Dataset entries
------------------------
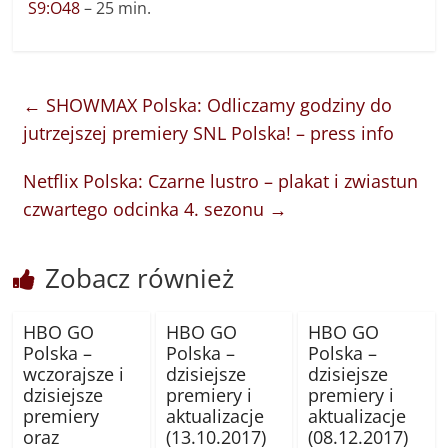
S9:O48
– 25 min.
←
SHOWMAX Polska: Odliczamy godziny do
jutrzejszej premiery SNL Polska! – press info
Netflix Polska: Czarne lustro – plakat i zwiastun
czwartego odcinka 4. sezonu
→
Zobacz również
HBO GO
HBO GO
HBO GO
Polska –
Polska –
Polska –
wczorajsze i
dzisiejsze
dzisiejsze
dzisiejsze
premiery i
premiery i
premiery
aktualizacje
aktualizacje
oraz
(13.10.2017)
(08.12.2017)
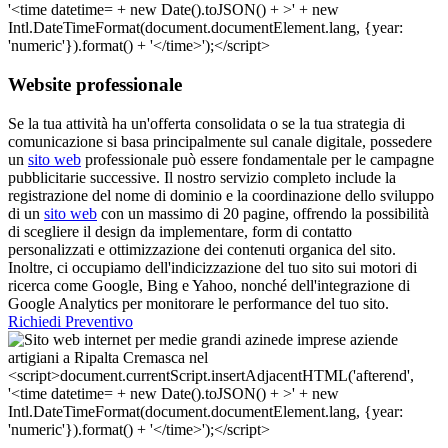
Website professionale
Se la tua attività ha un'offerta consolidata o se la tua strategia di
comunicazione si basa principalmente sul canale digitale, possedere
un
sito web
professionale può essere fondamentale per le campagne
pubblicitarie successive. Il nostro servizio completo include la
registrazione del nome di dominio e la coordinazione dello sviluppo
di un
sito web
con un massimo di 20 pagine, offrendo la possibilità
di scegliere il design da implementare, form di contatto
personalizzati e ottimizzazione dei contenuti organica del sito.
Inoltre, ci occupiamo dell'indicizzazione del tuo sito sui motori di
ricerca come Google, Bing e Yahoo, nonché dell'integrazione di
Google Analytics per monitorare le performance del tuo sito.
Richiedi Preventivo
------------------------
### Goal of the exercise:
Collect every line with the string "premiery" from the records, and copy each.

### Output below:
jutrzejszej premiery SNL Polska! – press info
premiery i
premiery i
premiery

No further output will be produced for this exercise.